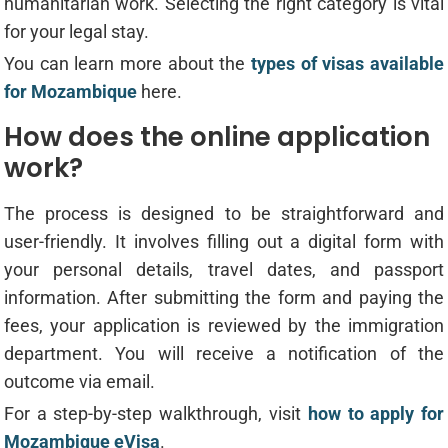
humanitarian work. Selecting the right category is vital
for your legal stay.
You can learn more about the
types of visas available
for Mozambique
here.
How does the online application
work?
The process is designed to be straightforward and
user-friendly. It involves filling out a digital form with
your personal details, travel dates, and passport
information. After submitting the form and paying the
fees, your application is reviewed by the immigration
department. You will receive a notification of the
outcome via email.
For a step-by-step walkthrough, visit
how to apply for
Mozambique eVisa
.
:::::
__Required work__:
The lines wanted are those from the one holding "For a step-by-step walkthrough, visit" through the final line of the listing; print them exactly.

__Written response__:
For a step-by-step walkthrough, visit
how to apply for
Mozambique eVisa
.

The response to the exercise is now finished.